Publications and communication

Report of the Intercountry Workshop on IDD in the European Region (Munich, September, 1997)

Report of the Intercountry Workshop on IDD in Anglophone Africa (Gaborone, October 1997)

Report of the Intercountry Workshop on IDD in Francophone and Lusophone Africa (Bamako, May 1997)

ICCIDD

Support to countries

ICCIDD provided technical assistance to countries all over the world, in:

  • Asia: India, Vietnam, Indonesia
  • Eastern Europe: major follow-up of Munich Meeting with collaboration and support by UNICEF-USAID-OMNI-PAMM.
  • Europe: Romania, Turkey, Poland, Czech Republic, Belgium and Switzerland.
  • Africa: Angola, Congo/Kinshasa, Equatorial Guinea, Madagascar, Mozambique, RCA.

ICCIDD also provided support to the organization of the National IDD workshop in China, held in Beijing (1998).
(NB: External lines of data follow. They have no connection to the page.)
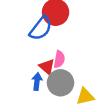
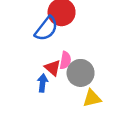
gray circle: (60, 83) -> (81, 73), moved

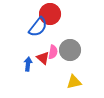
gray circle: (81, 73) -> (70, 50), moved
blue arrow: (43, 83) -> (28, 64), moved

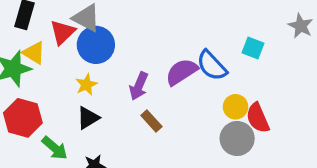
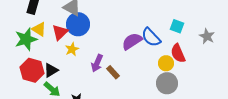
gray star: (301, 26) -> (207, 36), moved
red triangle: (63, 32) -> (60, 32), moved
purple arrow: (139, 86) -> (97, 63), moved
black triangle: (88, 118) -> (51, 70), moved
red semicircle: (258, 118) -> (178, 53), moved

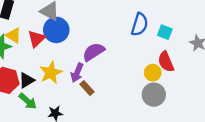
blue semicircle: (151, 37) -> (140, 24), moved, turned -120
purple semicircle: (132, 41) -> (94, 52), moved
yellow star: (72, 49) -> (51, 73), moved, size x1.5
brown rectangle: (113, 72) -> (87, 88), moved

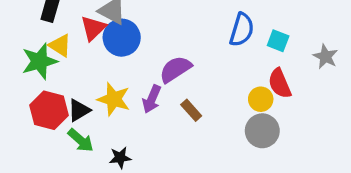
red triangle: (36, 39) -> (93, 28), moved
yellow star: (51, 73) -> (114, 99), turned -30
brown rectangle: (87, 88) -> (191, 110), moved

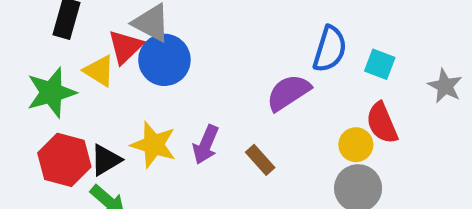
yellow triangle: (60, 45) -> (99, 71), moved
purple semicircle: (175, 69) -> (288, 92), moved

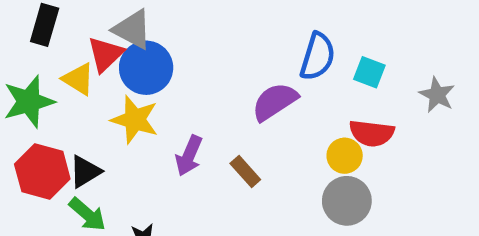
red semicircle: (382, 123) -> (372, 133), turned -60
yellow star: (154, 145) -> (135, 120), moved

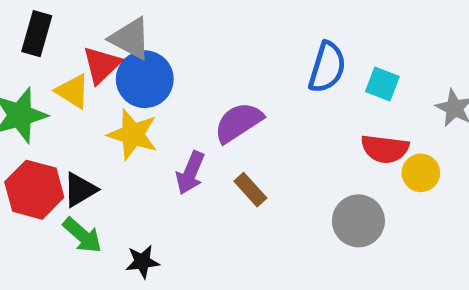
purple semicircle: (275, 102) -> (238, 122), moved
yellow circle: (345, 156) -> (421, 173), moved

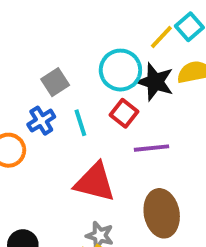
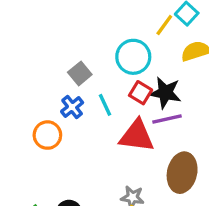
black star: (155, 82) -> (165, 93), moved
red triangle: (95, 182) -> (137, 136), moved
brown ellipse: (162, 213) -> (182, 173), turned 30

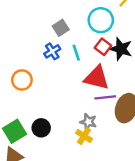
purple line: (167, 119) -> (105, 97), moved
orange circle: (47, 135) -> (22, 80), moved

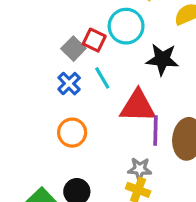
red square: (103, 47) -> (94, 40), moved
orange circle: (22, 80) -> (72, 133), moved
purple line: (105, 97) -> (155, 131), turned -70

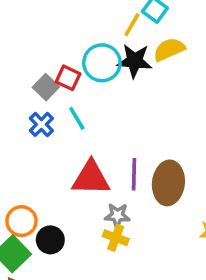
black star: (162, 59) -> (135, 61), moved
red triangle: (138, 106) -> (91, 178), moved
orange circle: (72, 133) -> (21, 221), moved

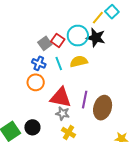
yellow semicircle: (169, 49) -> (79, 62), moved
blue cross: (41, 124) -> (39, 63), turned -32
gray star: (117, 216) -> (63, 113), moved
orange circle: (21, 221) -> (36, 82), moved

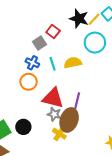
cyan circle: (78, 36) -> (95, 43), moved
black star: (96, 38) -> (79, 19), moved
red square: (58, 40) -> (53, 31), moved
brown ellipse: (103, 108) -> (69, 120), moved

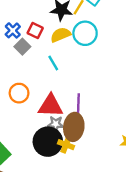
blue cross: (32, 63) -> (13, 30), moved, turned 32
yellow semicircle: (73, 63) -> (61, 35), moved
cyan line: (53, 64) -> (53, 63), moved
black circle: (23, 127) -> (48, 142), moved, size x1.6

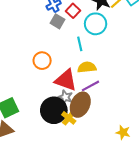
cyan circle: (85, 33) -> (96, 24), moved
yellow semicircle: (61, 35) -> (87, 67), moved
gray square: (22, 47) -> (58, 21), turned -32
purple line: (78, 104) -> (91, 86), turned 42

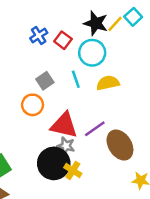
gray square: (58, 21) -> (45, 81), moved, turned 32
yellow semicircle: (87, 67) -> (108, 83), moved
brown ellipse: (80, 105) -> (120, 145), moved, turned -50

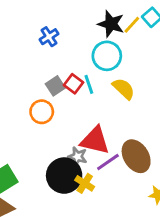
red square: (63, 40) -> (74, 84), moved
yellow semicircle: (108, 83) -> (124, 89), turned 55
red triangle: (64, 125) -> (95, 141), moved
purple line: (95, 129) -> (108, 162), moved

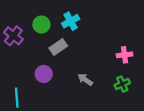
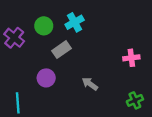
green cross: (122, 84) -> (135, 100), moved

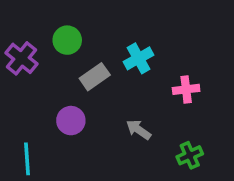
cyan cross: (75, 22) -> (139, 58), moved
pink cross: (131, 58) -> (186, 89), moved
green cross: (135, 100) -> (190, 155), moved

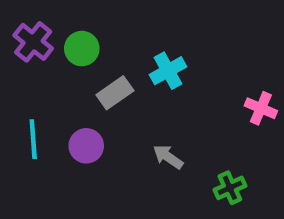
purple cross: (22, 58) -> (33, 42), moved
pink cross: (186, 89) -> (261, 108), moved, turned 30
cyan line: (27, 159) -> (33, 139), moved

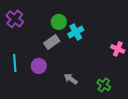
green circle: (82, 49) -> (59, 22), moved
gray arrow: (168, 157) -> (71, 79), moved
green cross: (230, 188) -> (104, 85), turned -32

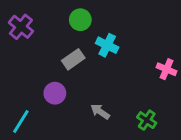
green circle: (59, 22) -> (80, 20), moved
cyan cross: (76, 32) -> (107, 45), turned -35
cyan line: (15, 63) -> (21, 121), moved, turned 36

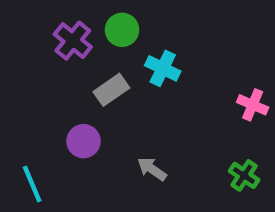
purple cross: (21, 27) -> (73, 41), moved
green cross: (147, 120) -> (244, 175), moved
cyan line: (21, 121) -> (32, 184), turned -55

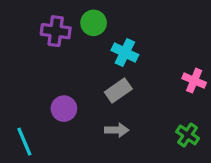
purple cross: (73, 41) -> (56, 31), turned -32
gray rectangle: (111, 90) -> (118, 90), moved
gray arrow: (152, 169) -> (117, 130), turned 145

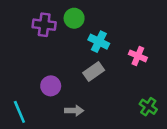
pink cross: (194, 81) -> (138, 56), moved
gray arrow: (117, 130) -> (74, 111), moved

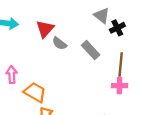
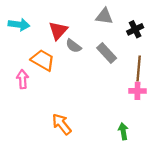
gray triangle: (102, 16) -> (104, 16), moved, turned -30
orange trapezoid: (35, 92) -> (43, 60), moved

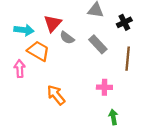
cyan arrow: (19, 25) -> (24, 30), moved
pink cross: (137, 91) -> (104, 87), moved
orange arrow: (62, 124) -> (56, 95), moved

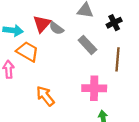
gray semicircle: (67, 38) -> (56, 28), moved
pink cross: (104, 87) -> (94, 88), size x1.5

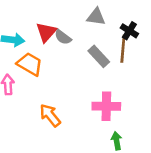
black cross: (114, 23) -> (129, 31), turned -32
brown line: (117, 59) -> (123, 49), moved

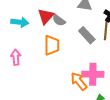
orange trapezoid: (30, 64) -> (52, 45), moved, turned 60
orange arrow: (50, 115) -> (79, 81), moved

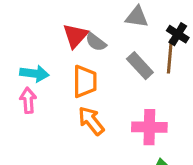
cyan arrow: (20, 22) -> (34, 74), moved
orange arrow: (79, 81) -> (91, 121), moved

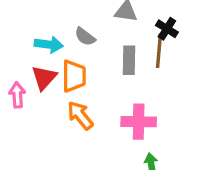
red triangle: (75, 36) -> (44, 78), moved
gray rectangle: (140, 66) -> (129, 60), turned 44
cyan arrow: (34, 74) -> (49, 45), moved

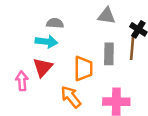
gray semicircle: (85, 37) -> (55, 23), moved, turned 147
orange trapezoid: (74, 76) -> (83, 69), moved

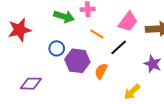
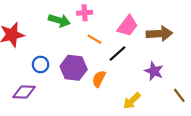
blue circle: (57, 48) -> (41, 64), moved

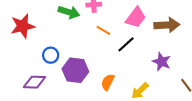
purple hexagon: (74, 68) -> (75, 70), moved
orange semicircle: (99, 79) -> (108, 82), moved

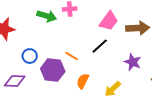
orange line: (103, 30) -> (72, 56), moved

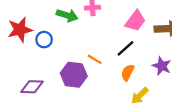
blue circle: (30, 56) -> (44, 40), moved
orange semicircle: (83, 81) -> (128, 73), moved

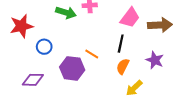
blue circle: (44, 40) -> (44, 47), moved
black line: (125, 48) -> (121, 44), turned -36

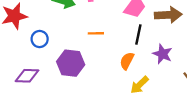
black line: (121, 44) -> (138, 34), moved
orange line: (92, 54) -> (96, 33), moved, turned -32

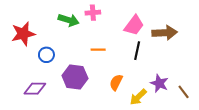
purple star: (162, 54) -> (159, 83), moved
orange semicircle: (127, 61) -> (116, 82), moved

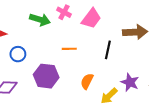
pink cross: (93, 13) -> (64, 12), turned 32
pink trapezoid: (134, 25) -> (91, 18), moved

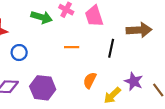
pink trapezoid: (91, 18) -> (94, 16), turned 125
purple hexagon: (46, 76) -> (43, 88), moved

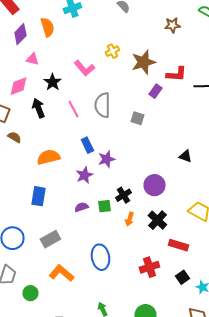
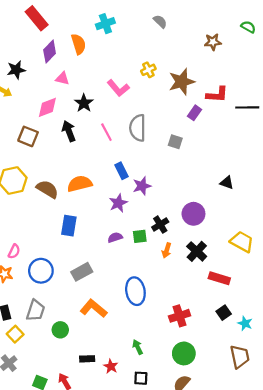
brown semicircle: (14, 137) -> (47, 189), moved, size x1.5
red cross: (149, 267) -> (180, 316), moved

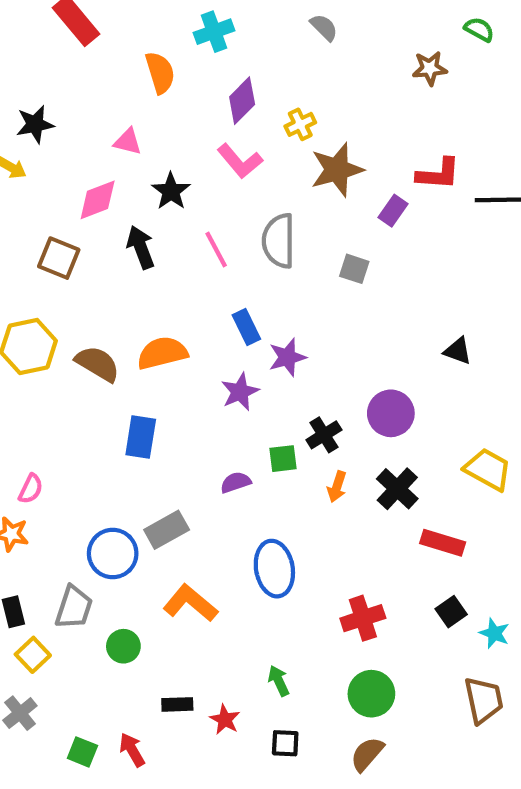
green semicircle: (248, 27) -> (479, 29), moved
purple diamond: (50, 52) -> (242, 101), moved
brown star: (182, 82) -> (337, 170), moved
purple semicircle: (115, 237) -> (236, 482), moved
blue circle: (41, 271) -> (113, 553), moved

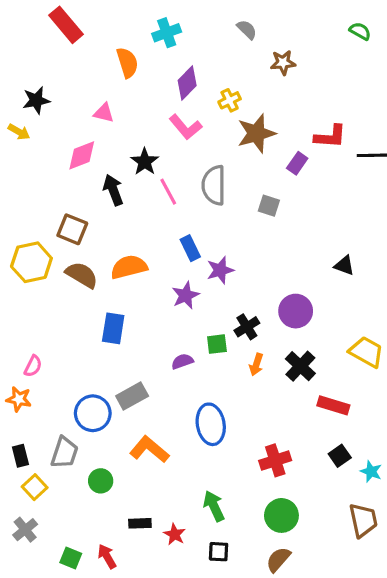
brown star: (430, 68) -> (283, 63), moved
black star: (171, 191) -> (145, 162), moved
brown square: (59, 258) -> (72, 229), moved
green arrow: (279, 681) -> (214, 506), size x1.4

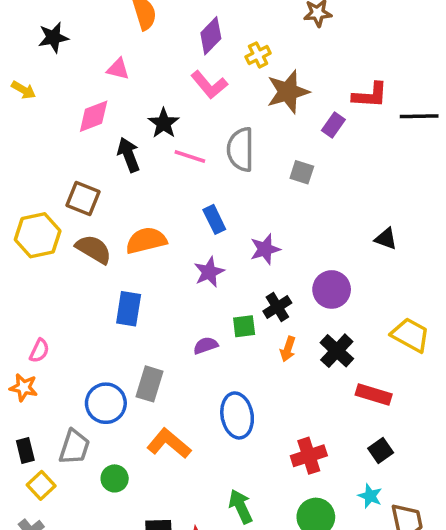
black star: (36, 100) -> (53, 37), moved
pink line: (168, 192) -> (190, 156), turned -44
purple star: (220, 270) -> (265, 249), moved
gray rectangle: (132, 396) -> (150, 384), turned -44
cyan star: (371, 471) -> (370, 496), moved

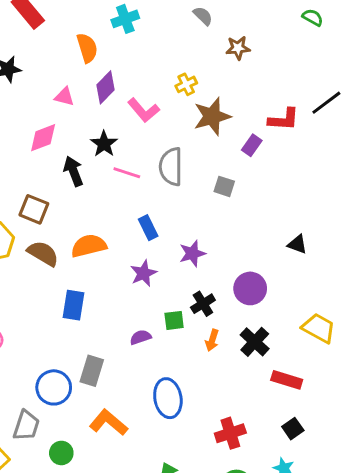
purple diamond: (211, 36) -> (105, 87), moved
black line: (419, 116) -> (326, 103), moved, turned -36

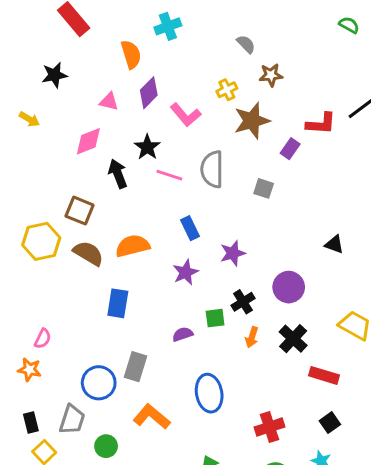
gray semicircle: (203, 16) -> (246, 44), moved
brown star: (238, 48) -> (271, 75), moved

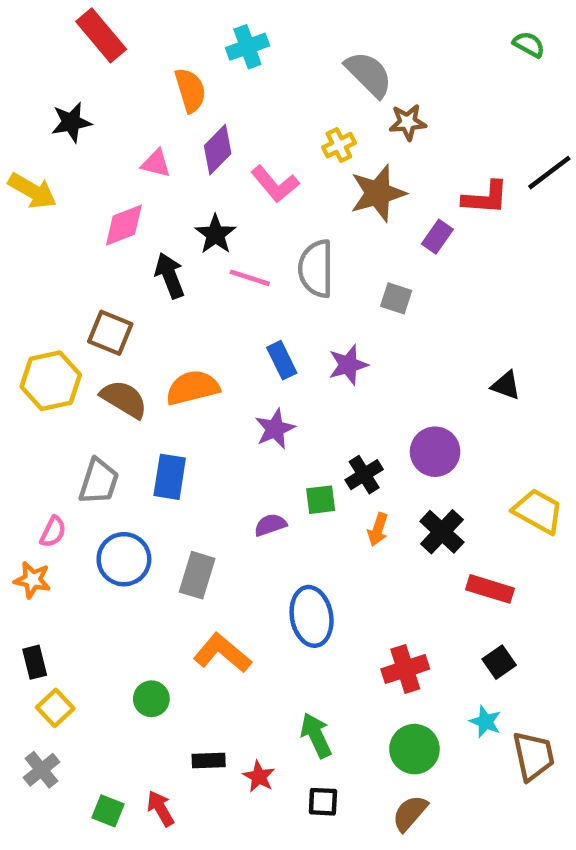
gray semicircle: (246, 44) -> (369, 74), size x1.6
yellow arrow: (29, 119) -> (32, 191), size x1.5
purple star: (233, 253) -> (348, 365), moved
blue circle: (99, 383) -> (124, 559), moved
gray trapezoid: (72, 420) -> (99, 481), moved

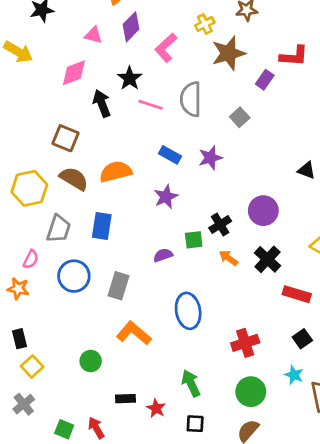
pink L-shape: (275, 184) -> (166, 48), turned 88
gray square: (396, 298) -> (240, 117), turned 30
blue rectangle: (282, 360) -> (170, 155), turned -35
yellow hexagon: (51, 381) -> (29, 188), moved
orange arrow: (378, 529) -> (228, 258), turned 108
Surveillance and monitoring

In the area of monitoring and surveillance, ICCIDD achieved the following:

  • Publication of normative values for thyroid volume measured by ultrasounds and development of the ThyroMobil model to measure thyroid in the field by ultrasound: Indonesia, Switzerland, Belgium and 18 countries in Latin America.
  • Evaluation of the three available kits developed by Merck, J.Dunn and Hitach to measure urinary iodine.
  • Studies on neonatal TSH as a monitoring tool.
  • Reference laboratories: Guidelines and listing of existing laboratories.
  • Maintenance and updating of a database on IDD (CIDDS).
  • Latin America: evaluation of country programmes: China, Venezuela, Colombia and Peru.

Operational research

  • Bioavailability of iodine from iodized salt using seaweeds as source of iodine.
  • Risk of IIH in China.

Publications and communication

  • Communication guide, translated in various languages and put onto the Web.
  • Country spotlight updated.
  • Booklet on monitoring in preparation.

Work in common

  • Organisation of intercountry micronutrient workshops, for example Swaziland (1998).
  • Participation in the planning meetings for the Salt 2000 symposium at the Hague.
  • Participation in IDD assessment in Latin America (Colombia).
  • Publications: Hyperthyroidism and other thyroid disorders. C. Todd. (in collaboration with ICCIDD), in press.

Conclusions

The goal of IDD elimination is within reach. However, the road is still long and success will only be achieved with sustained and continued effort. The challenge for the forthcoming years is twofold: first to introduce salt iodisation in the 35 affected countries where it has not yet been implemented; second to sustain salt iodisation programmes - especially since a deterioration in iodine status has been seen in some industrialized countries where it had been believed that IDD was under control. In order to make programmes sustainable, it is necessary that:

  • Governments commit themselves to the elimination of IDD and mobilize human technical resources towards this goal by facilitating collaboration between the relevant sectors. For IDD control health, trade and legislation sectors need to work closely together, something they may be unfamiliar with.
  • Systems to monitor the quality control of iodized salt as well as the iodine status of the population need to be put in place. This implies reinforcing existing laboratories or developing a network of regional or sub-regional laboratories able to cover countries without properly equipped laboratories.
  • Governments adopt and enforce a legislation on iodized salt.

We look forward to running the IDD working group next year.